Enhancing Distributed Authorization With Lagrange Interpolation And Attribute-Based Encryption

TL;DR

This paper proposes a novel distributed authorization framework combining Lagrange interpolation and attribute-based encryption to reduce server overhead and enhance data security in access control systems.

Contribution

It introduces two approaches: an involution function stream cipher for encryption and a Shamir secret sharing scheme with Lagrange interpolation for key distribution and reconstruction.

Findings

Reduced server computational overhead during data access

Efficient encryption and decryption times demonstrated

Enhanced security through secret sharing and attribute-based encryption

Abstract

In todays security landscape, every user wants to access large amounts of data with confidentiality and authorization. To maintain confidentiality, various researchers have proposed several techniques. However, to access secure data, researchers use access control lists to grant authentication and provide authorization. The above several steps will increase the server's computation overhead and response time. To cope with these two problems, we proposed multiparty execution on the server. In this paper, we introduce two different approaches. The first approach is encryption, utilizing the Involution Function Based Stream Cipher to encrypt the file data.
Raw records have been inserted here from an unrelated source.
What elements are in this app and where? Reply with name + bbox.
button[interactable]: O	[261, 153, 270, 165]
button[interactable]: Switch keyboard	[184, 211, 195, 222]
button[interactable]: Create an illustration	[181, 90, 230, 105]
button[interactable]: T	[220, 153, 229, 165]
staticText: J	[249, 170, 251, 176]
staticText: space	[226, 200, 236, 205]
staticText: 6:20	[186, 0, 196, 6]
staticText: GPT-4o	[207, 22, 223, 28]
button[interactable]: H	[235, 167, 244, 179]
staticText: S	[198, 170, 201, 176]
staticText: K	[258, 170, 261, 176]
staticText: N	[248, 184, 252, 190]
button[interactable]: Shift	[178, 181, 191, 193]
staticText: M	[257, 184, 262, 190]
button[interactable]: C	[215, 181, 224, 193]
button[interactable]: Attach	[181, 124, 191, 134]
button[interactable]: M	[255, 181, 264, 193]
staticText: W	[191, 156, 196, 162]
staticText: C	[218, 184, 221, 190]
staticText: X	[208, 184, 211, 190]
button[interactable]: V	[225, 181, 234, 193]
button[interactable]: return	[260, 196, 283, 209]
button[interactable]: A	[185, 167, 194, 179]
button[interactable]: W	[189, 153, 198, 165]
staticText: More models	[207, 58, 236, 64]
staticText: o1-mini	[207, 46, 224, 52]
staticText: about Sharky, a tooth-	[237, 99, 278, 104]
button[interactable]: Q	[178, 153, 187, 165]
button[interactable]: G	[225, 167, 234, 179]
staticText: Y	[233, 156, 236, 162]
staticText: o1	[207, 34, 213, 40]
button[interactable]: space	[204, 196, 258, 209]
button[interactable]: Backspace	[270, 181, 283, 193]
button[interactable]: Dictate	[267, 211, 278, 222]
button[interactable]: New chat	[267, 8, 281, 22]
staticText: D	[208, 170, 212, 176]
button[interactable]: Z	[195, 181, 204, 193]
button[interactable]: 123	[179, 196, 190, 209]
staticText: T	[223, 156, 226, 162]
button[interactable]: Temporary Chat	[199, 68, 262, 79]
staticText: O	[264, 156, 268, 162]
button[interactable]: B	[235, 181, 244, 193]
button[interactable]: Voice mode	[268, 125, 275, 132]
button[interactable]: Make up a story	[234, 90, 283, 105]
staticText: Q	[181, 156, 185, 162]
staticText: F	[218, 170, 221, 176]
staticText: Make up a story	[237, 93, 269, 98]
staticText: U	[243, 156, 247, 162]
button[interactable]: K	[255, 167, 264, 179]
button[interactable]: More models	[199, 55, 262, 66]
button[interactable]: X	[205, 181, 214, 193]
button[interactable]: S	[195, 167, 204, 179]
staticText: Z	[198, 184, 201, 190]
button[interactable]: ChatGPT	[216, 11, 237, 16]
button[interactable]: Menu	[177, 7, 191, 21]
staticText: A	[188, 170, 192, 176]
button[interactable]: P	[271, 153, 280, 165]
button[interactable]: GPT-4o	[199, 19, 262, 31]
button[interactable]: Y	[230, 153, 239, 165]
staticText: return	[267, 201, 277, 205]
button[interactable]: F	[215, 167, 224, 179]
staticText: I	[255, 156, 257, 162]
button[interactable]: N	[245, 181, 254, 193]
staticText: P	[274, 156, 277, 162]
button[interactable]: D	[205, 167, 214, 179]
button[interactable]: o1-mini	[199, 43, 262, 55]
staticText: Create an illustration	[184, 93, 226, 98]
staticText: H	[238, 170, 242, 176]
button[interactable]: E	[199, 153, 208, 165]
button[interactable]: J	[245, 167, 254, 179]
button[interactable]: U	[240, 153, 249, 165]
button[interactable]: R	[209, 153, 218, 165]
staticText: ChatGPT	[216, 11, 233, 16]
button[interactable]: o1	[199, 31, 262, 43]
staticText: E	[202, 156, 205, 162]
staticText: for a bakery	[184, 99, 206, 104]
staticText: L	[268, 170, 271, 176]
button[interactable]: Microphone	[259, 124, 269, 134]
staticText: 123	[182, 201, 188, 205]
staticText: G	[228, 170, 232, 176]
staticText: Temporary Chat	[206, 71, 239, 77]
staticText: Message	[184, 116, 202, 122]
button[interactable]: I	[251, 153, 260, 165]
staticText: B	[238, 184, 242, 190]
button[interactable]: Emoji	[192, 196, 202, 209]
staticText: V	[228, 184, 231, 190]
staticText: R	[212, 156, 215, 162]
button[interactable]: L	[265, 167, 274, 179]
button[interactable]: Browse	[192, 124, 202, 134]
The second approach is key distribution, using the Shamir secret sharing scheme to divide and distribute the symmetric key to every user. The decryption process required key reconstruction, which used second order Lagrange interpolation to reconstruct the secret keys from the hidden points. The process will reduce the server's computational overhead. The results are evaluated based on the encryption and decryption time, throughput, computational overhead, and security analysis. In the future, the proposed mechanism will be used to share large-scale, secure data within the organization.